● About this task
Nothing but the images is to be left out of your exact copy of the entries.

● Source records
BEGIN

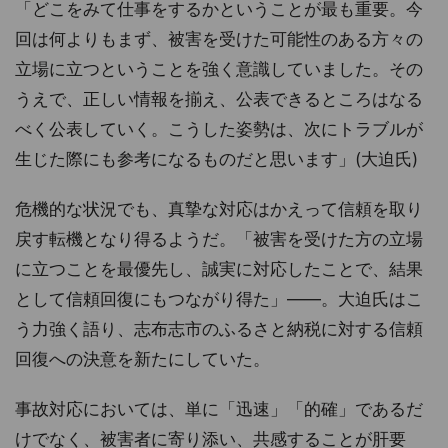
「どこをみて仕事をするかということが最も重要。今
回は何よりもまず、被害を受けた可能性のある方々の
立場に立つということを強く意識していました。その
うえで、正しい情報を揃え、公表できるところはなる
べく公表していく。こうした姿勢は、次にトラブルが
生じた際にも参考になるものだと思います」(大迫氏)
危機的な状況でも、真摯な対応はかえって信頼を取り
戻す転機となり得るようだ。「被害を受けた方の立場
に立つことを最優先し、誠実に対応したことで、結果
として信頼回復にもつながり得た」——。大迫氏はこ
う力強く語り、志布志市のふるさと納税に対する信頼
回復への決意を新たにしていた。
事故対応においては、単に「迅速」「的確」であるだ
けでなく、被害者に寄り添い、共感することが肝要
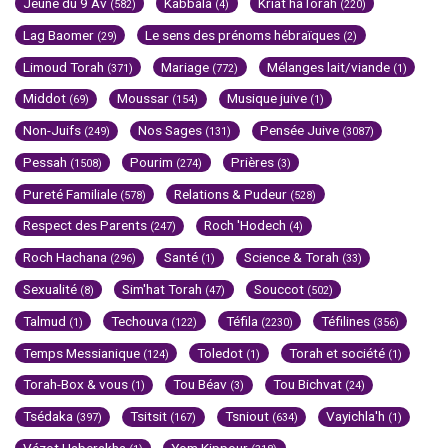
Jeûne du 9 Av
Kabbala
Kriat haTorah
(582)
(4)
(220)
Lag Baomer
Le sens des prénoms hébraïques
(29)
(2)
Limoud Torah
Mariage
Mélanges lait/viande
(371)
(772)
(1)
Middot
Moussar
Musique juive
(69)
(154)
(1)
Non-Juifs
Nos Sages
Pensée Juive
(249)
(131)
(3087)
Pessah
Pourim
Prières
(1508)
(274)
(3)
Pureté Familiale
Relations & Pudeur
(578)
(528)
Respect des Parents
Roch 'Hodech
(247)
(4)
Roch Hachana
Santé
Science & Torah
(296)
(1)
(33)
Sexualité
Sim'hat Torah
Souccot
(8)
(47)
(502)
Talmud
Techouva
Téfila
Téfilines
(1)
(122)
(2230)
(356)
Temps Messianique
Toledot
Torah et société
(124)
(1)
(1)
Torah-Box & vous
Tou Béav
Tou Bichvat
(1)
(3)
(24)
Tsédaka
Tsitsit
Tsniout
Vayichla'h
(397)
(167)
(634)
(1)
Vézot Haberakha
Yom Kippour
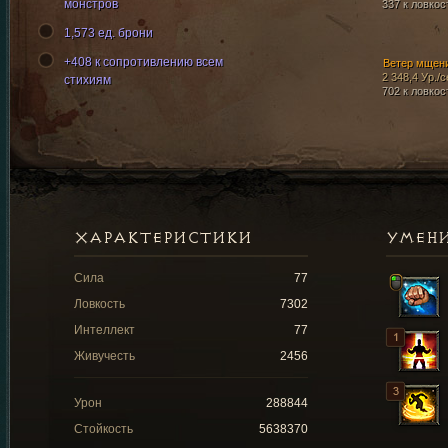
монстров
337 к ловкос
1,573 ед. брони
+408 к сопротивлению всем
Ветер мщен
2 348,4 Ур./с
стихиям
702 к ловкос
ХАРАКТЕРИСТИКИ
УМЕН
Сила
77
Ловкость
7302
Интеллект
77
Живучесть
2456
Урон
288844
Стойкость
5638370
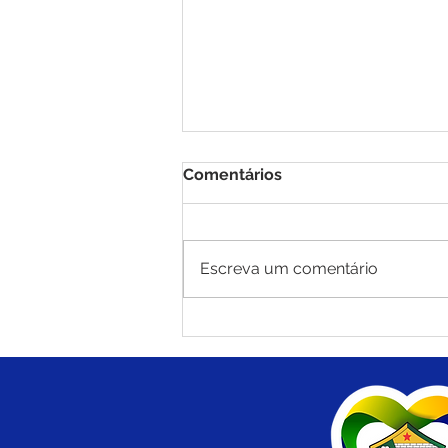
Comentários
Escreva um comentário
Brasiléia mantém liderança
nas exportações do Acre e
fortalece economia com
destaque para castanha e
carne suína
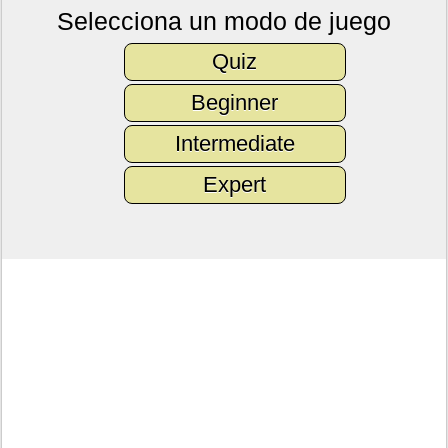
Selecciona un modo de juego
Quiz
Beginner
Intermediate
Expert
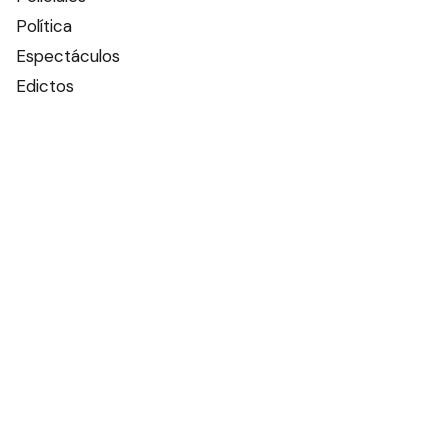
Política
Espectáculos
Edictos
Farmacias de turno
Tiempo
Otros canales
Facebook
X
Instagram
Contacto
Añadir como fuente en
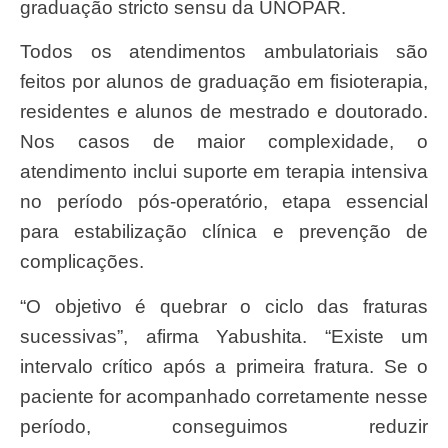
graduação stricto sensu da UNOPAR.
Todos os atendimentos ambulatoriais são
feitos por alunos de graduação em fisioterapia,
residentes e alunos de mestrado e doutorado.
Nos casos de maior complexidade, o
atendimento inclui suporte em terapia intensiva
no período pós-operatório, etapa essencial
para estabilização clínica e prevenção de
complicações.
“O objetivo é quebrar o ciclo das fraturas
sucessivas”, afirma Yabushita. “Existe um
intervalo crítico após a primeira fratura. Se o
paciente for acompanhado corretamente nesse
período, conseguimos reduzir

END

● Task result
「どこをみて仕事をするかということが最も重要。今
回は何よりもまず、被害を受けた可能性のある方々の
立場に立つということを強く意識していました。その
うえで、正しい情報を揃え、公表できるところはなる
べく公表していく。こうした姿勢は、次にトラブルが
生じた際にも参考になるものだと思います」(大迫氏)
危機的な状況でも、真摯な対応はかえって信頼を取り
戻す転機となり得るようだ。「被害を受けた方の立場
に立つことを最優先し、誠実に対応したことで、結果
として信頼回復にもつながり得た」——。大迫氏はこ
う力強く語り、志布志市のふるさと納税に対する信頼
回復への決意を新たにしていた。
事故対応においては、単に「迅速」「的確」であるだ
けでなく、被害者に寄り添い、共感することが肝要
Jeûne du 9 Av
Kabbala
Kriat haTorah
(582)
(4)
(220)
Lag Baomer
Le sens des prénoms hébraïques
(29)
(2)
Limoud Torah
Mariage
Mélanges lait/viande
(371)
(772)
(1)
Middot
Moussar
Musique juive
(69)
(154)
(1)
Non-Juifs
Nos Sages
Pensée Juive
(249)
(131)
(3087)
Pessah
Pourim
Prières
(1508)
(274)
(3)
Pureté Familiale
Relations & Pudeur
(578)
(528)
Respect des Parents
Roch 'Hodech
(247)
(4)
Roch Hachana
Santé
Science & Torah
(296)
(1)
(33)
Sexualité
Sim'hat Torah
Souccot
(8)
(47)
(502)
Talmud
Techouva
Téfila
Téfilines
(1)
(122)
(2230)
(356)
Temps Messianique
Toledot
Torah et société
(124)
(1)
(1)
Torah-Box & vous
Tou Béav
Tou Bichvat
(1)
(3)
(24)
Tsédaka
Tsitsit
Tsniout
Vayichla'h
(397)
(167)
(634)
(1)
Vézot Haberakha
Yom Kippour
монстров
337 к ловкос
1,573 ед. брони
+408 к сопротивлению всем
Ветер мщен
2 348,4 Ур./с
стихиям
702 к ловкос
ХАРАКТЕРИСТИКИ
УМЕН
Сила
77
Ловкость
7302
Интеллект
77
Живучесть
2456
Урон
288844
Стойкость
5638370
Comentários
Escreva um comentário
Brasiléia mantém liderança
nas exportações do Acre e
fortalece economia com
destaque para castanha e
carne suína
Selecciona un modo de juego
Quiz
Beginner
Intermediate
Expert
Política
Espectáculos
Edictos
Farmacias de turno
Tiempo
Otros canales
Facebook
X
Instagram
Contacto
Añadir como fuente en
graduação stricto sensu da UNOPAR.
Todos os atendimentos ambulatoriais são
feitos por alunos de graduação em fisioterapia,
residentes e alunos de mestrado e doutorado.
Nos casos de maior complexidade, o
atendimento inclui suporte em terapia intensiva
no período pós-operatório, etapa essencial
para estabilização clínica e prevenção de
complicações.
“O objetivo é quebrar o ciclo das fraturas
sucessivas”, afirma Yabushita. “Existe um
intervalo crítico após a primeira fratura. Se o
paciente for acompanhado corretamente nesse
período, conseguimos reduzir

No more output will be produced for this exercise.